A few days ago, our blog gave the good news that BMW and Mercedes were expanding their manufacturing in the US. For our nation’s standard of living to rise, we indeed need to make things. And such jobs pay well and provide a path for middle class success.
But the New York Times headline (Oct.13,2010), “In the Future, Already Behind” brought me back to reality with a thud. The story is about Silicon Valley and its commitment to transforming the economics of solar panel production. Firms like Solyndra, Nanasolar, and MiaSole bet the farm that their “thin film” technology would make them the Intels and Apples of the exploding global solar industry.
But just as Solyndra flipped the switch on its new $733 million California factory last month, everything changed. The Chinese, using vast economies of scale and government subsidies, sent the price of panels plunging 40% and grabbed 40% of the vast California market. They also took the bulk of the European market. What looked like a chance for US manufacturing to dominate a critical growing market has crumbled to the realities of globalization.
“How do you fight against enormous subsidies, low-interest loans, cheap labor and scale, and a government strategy to make you no.1 in solar?”, asks an American CEO.
New technologies (see Ch.7), meant to be cheaper, must get there faster is one lesson we learn here.
Discussion questions:
1. What are the dangers of ceding this industry to the Chinese?
2. How can the US firms counter this threat (see Ch.2 for a strategy discussion)?
3. Should the US provide the same benefits that China does to new companies?

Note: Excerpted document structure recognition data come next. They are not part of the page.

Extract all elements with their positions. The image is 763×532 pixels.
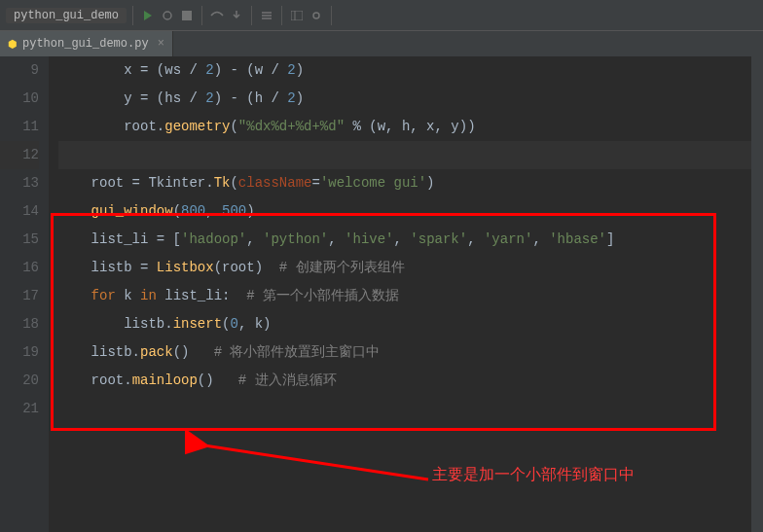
code-line: listb.insert(0, k) <box>58 310 763 338</box>
breadcrumb-file[interactable]: python_gui_demo <box>6 8 127 23</box>
code-editor[interactable]: x = (ws / 2) - (w / 2) y = (hs / 2) - (h… <box>49 56 763 532</box>
line-number: 17 <box>0 282 39 310</box>
line-number: 14 <box>0 197 39 226</box>
code-line: listb = Listbox(root) # 创建两个列表组件 <box>58 254 763 282</box>
close-icon[interactable]: × <box>158 37 164 51</box>
svg-rect-1 <box>182 11 192 20</box>
editor-area: 9 10 11 12 13 14 15 16 17 18 19 20 21 x … <box>0 56 763 532</box>
code-line: listb.pack() # 将小部件放置到主窗口中 <box>58 338 763 367</box>
line-number: 12 <box>0 141 39 169</box>
line-number: 9 <box>0 56 39 85</box>
line-number: 15 <box>0 226 39 254</box>
line-number: 11 <box>0 113 39 141</box>
code-line: list_li = ['hadoop', 'python', 'hive', '… <box>58 226 763 254</box>
code-line-current <box>58 141 763 169</box>
line-number-gutter: 9 10 11 12 13 14 15 16 17 18 19 20 21 <box>0 56 49 532</box>
main-toolbar: python_gui_demo <box>0 0 763 31</box>
code-line: root = Tkinter.Tk(className='welcome gui… <box>58 169 763 197</box>
line-number: 19 <box>0 338 39 367</box>
code-line: y = (hs / 2) - (h / 2) <box>58 85 763 113</box>
line-number: 18 <box>0 310 39 338</box>
line-number: 13 <box>0 169 39 197</box>
code-line: root.geometry("%dx%d+%d+%d" % (w, h, x, … <box>58 113 763 141</box>
step-into-icon[interactable] <box>228 7 245 24</box>
svg-point-4 <box>313 13 319 18</box>
line-number: 10 <box>0 85 39 113</box>
step-over-icon[interactable] <box>208 7 226 24</box>
code-line: x = (ws / 2) - (w / 2) <box>58 56 763 85</box>
line-number: 21 <box>0 395 39 423</box>
vertical-scrollbar[interactable] <box>751 56 763 532</box>
run-icon[interactable] <box>139 7 157 24</box>
tab-python-gui-demo[interactable]: ⬢ python_gui_demo.py × <box>0 31 173 56</box>
code-line: gui_window(800, 500) <box>58 197 763 226</box>
svg-rect-2 <box>291 11 303 20</box>
code-line <box>58 395 763 423</box>
svg-point-0 <box>164 12 171 19</box>
line-number: 20 <box>0 367 39 395</box>
python-file-icon: ⬢ <box>8 38 18 51</box>
annotation-text: 主要是加一个小部件到窗口中 <box>432 465 635 485</box>
layout-icon[interactable] <box>288 7 306 24</box>
config-icon[interactable] <box>258 7 275 24</box>
editor-tab-bar: ⬢ python_gui_demo.py × <box>0 31 763 56</box>
line-number: 16 <box>0 254 39 282</box>
stop-icon[interactable] <box>178 7 196 24</box>
settings-icon[interactable] <box>308 7 325 24</box>
debug-icon[interactable] <box>159 7 176 24</box>
tab-filename: python_gui_demo.py <box>22 37 149 51</box>
code-line: for k in list_li: # 第一个小部件插入数据 <box>58 282 763 310</box>
code-line: root.mainloop() # 进入消息循环 <box>58 367 763 395</box>
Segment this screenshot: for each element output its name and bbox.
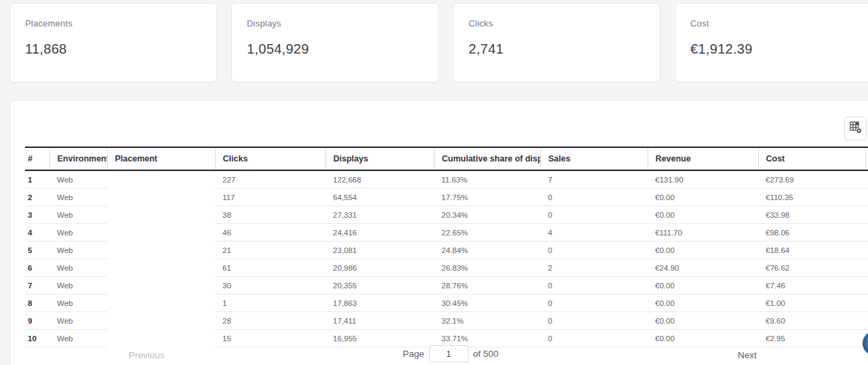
cell-cumulative-share: 17.75% [434, 189, 540, 206]
cell-placement [107, 294, 215, 312]
cell-environment: Web [50, 170, 107, 189]
cell-displays: 20,986 [326, 259, 434, 277]
col-header-revenue[interactable]: Revenue [648, 147, 758, 170]
table-row: 4 Web 46 24,416 22.65% 4 €111.70 €98.06 [25, 224, 868, 242]
cell-environment: Web [50, 224, 107, 242]
cell-displays: 23,081 [326, 242, 434, 259]
page-label: Page [403, 349, 425, 359]
cell-clicks: 21 [215, 242, 326, 259]
cell-placement [107, 224, 215, 242]
previous-page-button[interactable]: Previous [129, 350, 165, 360]
cell-environment: Web [50, 259, 107, 277]
cell-cost: €2.95 [758, 330, 865, 347]
cell-sales: 4 [540, 224, 648, 242]
col-header-placement[interactable]: Placement [107, 147, 215, 170]
table-row: 9 Web 28 17,411 32.1% 0 €0.00 €9.60 [25, 312, 868, 330]
stat-value: 1,054,929 [247, 41, 423, 57]
cell-clicks: 61 [215, 259, 326, 277]
page-input[interactable] [429, 345, 469, 362]
stat-label: Displays [247, 18, 423, 28]
cell-sales: 0 [540, 330, 648, 347]
cell-clicks: 15 [215, 330, 326, 347]
cell-filler [865, 224, 868, 242]
cell-filler [865, 206, 868, 224]
cell-placement [107, 189, 215, 206]
cell-revenue: €0.00 [648, 294, 758, 312]
cell-cumulative-share: 26.83% [434, 259, 540, 277]
cell-placement [107, 277, 215, 294]
cell-displays: 20,355 [326, 277, 434, 294]
cell-filler [865, 170, 868, 189]
cell-cumulative-share: 11.63% [434, 170, 540, 189]
cell-cumulative-share: 22.65% [434, 224, 540, 242]
cell-environment: Web [50, 330, 107, 347]
table-row: 8 Web 1 17,863 30.45% 0 €0.00 €1.00 [25, 294, 868, 312]
stat-value: 2,741 [469, 41, 645, 57]
cell-placement [107, 206, 215, 224]
row-index: 3 [25, 206, 50, 224]
next-page-button[interactable]: Next [738, 350, 757, 360]
cell-clicks: 1 [215, 294, 326, 312]
table-row: 10 Web 15 16,955 33.71% 0 €0.00 €2.95 [25, 330, 868, 347]
cell-cumulative-share: 33.71% [434, 330, 540, 347]
cell-revenue: €0.00 [648, 330, 758, 347]
cell-placement [107, 312, 215, 330]
stat-card-clicks: Clicks 2,741 [453, 3, 660, 83]
page-indicator: Page of 500 [403, 345, 498, 362]
cell-cost: €18.64 [758, 242, 865, 259]
cell-sales: 0 [540, 294, 648, 312]
cell-cumulative-share: 30.45% [434, 294, 540, 312]
col-header-displays[interactable]: Displays [326, 147, 434, 170]
col-header-cost[interactable]: Cost [758, 147, 865, 170]
cell-displays: 17,863 [326, 294, 434, 312]
cell-cumulative-share: 20.34% [434, 206, 540, 224]
cell-filler [865, 242, 868, 259]
col-header-index[interactable]: # [25, 147, 50, 170]
cell-filler [865, 294, 868, 312]
cell-placement [107, 242, 215, 259]
col-header-sales[interactable]: Sales [540, 147, 648, 170]
cell-clicks: 117 [215, 189, 326, 206]
cell-sales: 0 [540, 242, 648, 259]
table-row: 7 Web 30 20,355 28.76% 0 €0.00 €7.46 [25, 277, 868, 294]
table-header-row: # Environment Placement Clicks Displays … [25, 147, 868, 170]
cell-filler [865, 312, 868, 330]
stat-label: Placements [25, 18, 201, 28]
cell-filler [865, 189, 868, 206]
cell-placement [107, 330, 215, 347]
row-index: 8 [25, 294, 50, 312]
stat-card-placements: Placements 11,868 [9, 3, 217, 83]
row-index: 2 [25, 189, 50, 206]
cell-cost: €33.98 [758, 206, 865, 224]
cell-filler [865, 277, 868, 294]
cell-cost: €7.46 [758, 277, 865, 294]
cell-displays: 64,554 [326, 189, 434, 206]
col-header-cumulative-share[interactable]: Cumulative share of displays [434, 147, 540, 170]
cell-environment: Web [50, 277, 107, 294]
total-pages-label: of 500 [473, 349, 499, 359]
cell-sales: 7 [540, 170, 648, 189]
cell-placement [107, 259, 215, 277]
cell-cost: €110.35 [758, 189, 865, 206]
cell-displays: 122,668 [326, 170, 434, 189]
cell-cumulative-share: 24.84% [434, 242, 540, 259]
col-header-environment[interactable]: Environment [50, 147, 107, 170]
stat-label: Clicks [469, 18, 645, 28]
cell-cumulative-share: 32.1% [434, 312, 540, 330]
cell-cost: €76.62 [758, 259, 865, 277]
cell-displays: 16,955 [326, 330, 434, 347]
table-row: 3 Web 38 27,331 20.34% 0 €0.00 €33.98 [25, 206, 868, 224]
cell-sales: 0 [540, 277, 648, 294]
stat-value: 11,868 [25, 41, 201, 57]
cell-displays: 24,416 [326, 224, 434, 242]
cell-environment: Web [50, 206, 107, 224]
cell-cost: €98.06 [758, 224, 865, 242]
stat-card-displays: Displays 1,054,929 [231, 3, 439, 83]
cell-cost: €273.69 [758, 170, 865, 189]
cell-revenue: €131.90 [648, 170, 758, 189]
row-index: 9 [25, 312, 50, 330]
table-settings-button[interactable] [844, 117, 867, 140]
cell-clicks: 30 [215, 277, 326, 294]
col-header-clicks[interactable]: Clicks [215, 147, 326, 170]
cell-clicks: 38 [215, 206, 326, 224]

As I read today’s New York Times (Nov.3, 2010,p.B4), I noticed a follow up story on Solyndra, with more bad news. The company, which got $535 million in fed loan guarantees to expand and open its new state-of-the-art robotic factory, announced it will shutter its other plant and lay off about 190 employees.Instead of a rapid expansion, the firm will cut capacity, again citing intense price competition from the Chinese.